Этот путь и не чинят,

Кто же ездит там ныне?

Словно жизненный путь,

Вьется он как-нибудь...

Это лишь направленье,

Наметка пути.

Это просто возможность

Идти да идти.

Г. Т о р о

...Осадок. Или даже не осадок, а тень, думал Шарипов, слегка покачиваясь в такт шагу коня. Всегда. Даже в самые лучшие, самые счастливые минуты, даже когда с Ольгой...

Но все дело в том, чтобы постоянно помнить, что это только осадок. Или тень. Главное - помнить, где свет, а где эта тень, и не менять их местами. Не черное, а только тень на белом. Даже когда тебе трудно. Даже когда тебе очень трудно - знать, что это только тень... Тень, а не ночь...
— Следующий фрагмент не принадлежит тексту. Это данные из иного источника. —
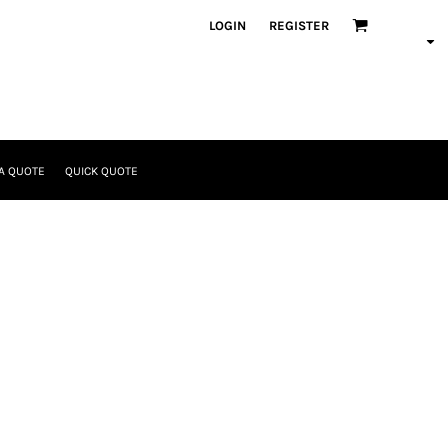
LOGIN
REGISTER
A QUOTE
QUICK QUOTE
Он въехал в кишлак и свернул на боковую узкую улочку. По обе стороны - глиняные заборы - дувалы, глиняные дворы, где из глины дома, хлевы, курятники, очаги, печи - тандуры для выпекания лепешек. Глина. Серая глина и растущие на ней немыслимо красивые деревья в цвету.

На этой узкой улочке с трудом разминулись бы два всадника. А навстречу ему ехала кокандская арба с колесами выше человеческого роста. Они легко перевалят через любой арык. Шарипов подтянул повод, слегка свернул вправо и сдавил конские бока каблуками. Конь перемахнул арык и послушно прижался к дувалу.

Возница-арбакеш сидел верхом, упираясь ногами в оглобли. Пожилой таджик в поношенном халате - из прорех клочьями лезла вата, этакий Ходжа Насреддин с умным хитрым лицом, украшенным узкой седой бородой, почему-то свернутой набок.